Exercise details
Every line of the listing is to be printed again exactly.

Supplied data
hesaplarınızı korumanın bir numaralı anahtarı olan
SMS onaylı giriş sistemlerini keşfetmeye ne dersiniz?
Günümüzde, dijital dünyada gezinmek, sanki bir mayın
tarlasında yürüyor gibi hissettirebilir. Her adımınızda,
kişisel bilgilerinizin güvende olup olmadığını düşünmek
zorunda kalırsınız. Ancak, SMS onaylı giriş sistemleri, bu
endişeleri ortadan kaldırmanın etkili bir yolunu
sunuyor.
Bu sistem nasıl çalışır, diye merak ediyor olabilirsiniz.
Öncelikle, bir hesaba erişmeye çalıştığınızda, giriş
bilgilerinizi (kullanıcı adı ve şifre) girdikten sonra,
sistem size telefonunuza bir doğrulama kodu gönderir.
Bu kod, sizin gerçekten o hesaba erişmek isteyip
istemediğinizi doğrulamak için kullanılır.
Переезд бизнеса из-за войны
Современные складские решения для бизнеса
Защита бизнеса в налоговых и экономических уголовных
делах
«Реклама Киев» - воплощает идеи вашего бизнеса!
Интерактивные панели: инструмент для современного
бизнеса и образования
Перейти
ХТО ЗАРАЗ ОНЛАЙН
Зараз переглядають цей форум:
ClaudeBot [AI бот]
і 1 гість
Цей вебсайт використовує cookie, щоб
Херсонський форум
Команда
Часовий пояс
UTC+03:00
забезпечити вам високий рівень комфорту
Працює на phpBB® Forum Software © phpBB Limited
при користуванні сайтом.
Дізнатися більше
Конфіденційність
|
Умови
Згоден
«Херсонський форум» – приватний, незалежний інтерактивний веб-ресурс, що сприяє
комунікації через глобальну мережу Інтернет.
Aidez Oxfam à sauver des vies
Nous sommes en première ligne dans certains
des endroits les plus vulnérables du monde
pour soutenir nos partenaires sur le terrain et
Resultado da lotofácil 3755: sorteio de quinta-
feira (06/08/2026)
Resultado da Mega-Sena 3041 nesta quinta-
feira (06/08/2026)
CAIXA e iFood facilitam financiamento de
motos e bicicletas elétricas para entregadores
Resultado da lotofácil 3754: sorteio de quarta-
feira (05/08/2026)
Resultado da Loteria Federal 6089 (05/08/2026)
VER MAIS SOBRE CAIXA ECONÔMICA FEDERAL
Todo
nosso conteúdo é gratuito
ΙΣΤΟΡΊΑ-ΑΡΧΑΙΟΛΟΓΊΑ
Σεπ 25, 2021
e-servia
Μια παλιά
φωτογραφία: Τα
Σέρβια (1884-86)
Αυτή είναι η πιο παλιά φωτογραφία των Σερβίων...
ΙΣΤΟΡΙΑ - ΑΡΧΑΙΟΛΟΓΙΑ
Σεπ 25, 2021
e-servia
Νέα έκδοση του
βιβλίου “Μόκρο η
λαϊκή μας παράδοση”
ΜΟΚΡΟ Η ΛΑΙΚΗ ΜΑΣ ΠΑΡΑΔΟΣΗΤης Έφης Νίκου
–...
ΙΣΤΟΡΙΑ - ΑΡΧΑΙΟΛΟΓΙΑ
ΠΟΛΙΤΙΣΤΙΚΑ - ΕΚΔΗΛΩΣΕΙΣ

Task solution
hesaplarınızı korumanın bir numaralı anahtarı olan
SMS onaylı giriş sistemlerini keşfetmeye ne dersiniz?
Günümüzde, dijital dünyada gezinmek, sanki bir mayın
tarlasında yürüyor gibi hissettirebilir. Her adımınızda,
kişisel bilgilerinizin güvende olup olmadığını düşünmek
zorunda kalırsınız. Ancak, SMS onaylı giriş sistemleri, bu
endişeleri ortadan kaldırmanın etkili bir yolunu
sunuyor.
Bu sistem nasıl çalışır, diye merak ediyor olabilirsiniz.
Öncelikle, bir hesaba erişmeye çalıştığınızda, giriş
bilgilerinizi (kullanıcı adı ve şifre) girdikten sonra,
sistem size telefonunuza bir doğrulama kodu gönderir.
Bu kod, sizin gerçekten o hesaba erişmek isteyip
istemediğinizi doğrulamak için kullanılır.
Переезд бизнеса из-за войны
Современные складские решения для бизнеса
Защита бизнеса в налоговых и экономических уголовных
делах
«Реклама Киев» - воплощает идеи вашего бизнеса!
Интерактивные панели: инструмент для современного
бизнеса и образования
Перейти
ХТО ЗАРАЗ ОНЛАЙН
Зараз переглядають цей форум:
ClaudeBot [AI бот]
і 1 гість
Цей вебсайт використовує cookie, щоб
Херсонський форум
Команда
Часовий пояс
UTC+03:00
забезпечити вам високий рівень комфорту
Працює на phpBB® Forum Software © phpBB Limited
при користуванні сайтом.
Дізнатися більше
Конфіденційність
|
Умови
Згоден
«Херсонський форум» – приватний, незалежний інтерактивний веб-ресурс, що сприяє
комунікації через глобальну мережу Інтернет.
Aidez Oxfam à sauver des vies
Nous sommes en première ligne dans certains
des endroits les plus vulnérables du monde
pour soutenir nos partenaires sur le terrain et
Resultado da lotofácil 3755: sorteio de quinta-
feira (06/08/2026)
Resultado da Mega-Sena 3041 nesta quinta-
feira (06/08/2026)
CAIXA e iFood facilitam financiamento de
motos e bicicletas elétricas para entregadores
Resultado da lotofácil 3754: sorteio de quarta-
feira (05/08/2026)
Resultado da Loteria Federal 6089 (05/08/2026)
VER MAIS SOBRE CAIXA ECONÔMICA FEDERAL
Todo
nosso conteúdo é gratuito
ΙΣΤΟΡΊΑ-ΑΡΧΑΙΟΛΟΓΊΑ
Σεπ 25, 2021
e-servia
Μια παλιά
φωτογραφία: Τα
Σέρβια (1884-86)
Αυτή είναι η πιο παλιά φωτογραφία των Σερβίων...
ΙΣΤΟΡΙΑ - ΑΡΧΑΙΟΛΟΓΙΑ
Σεπ 25, 2021
e-servia
Νέα έκδοση του
βιβλίου “Μόκρο η
λαϊκή μας παράδοση”
ΜΟΚΡΟ Η ΛΑΙΚΗ ΜΑΣ ΠΑΡΑΔΟΣΗΤης Έφης Νίκου
–...
ΙΣΤΟΡΙΑ - ΑΡΧΑΙΟΛΟΓΙΑ
ΠΟΛΙΤΙΣΤΙΚΑ - ΕΚΔΗΛΩΣΕΙΣ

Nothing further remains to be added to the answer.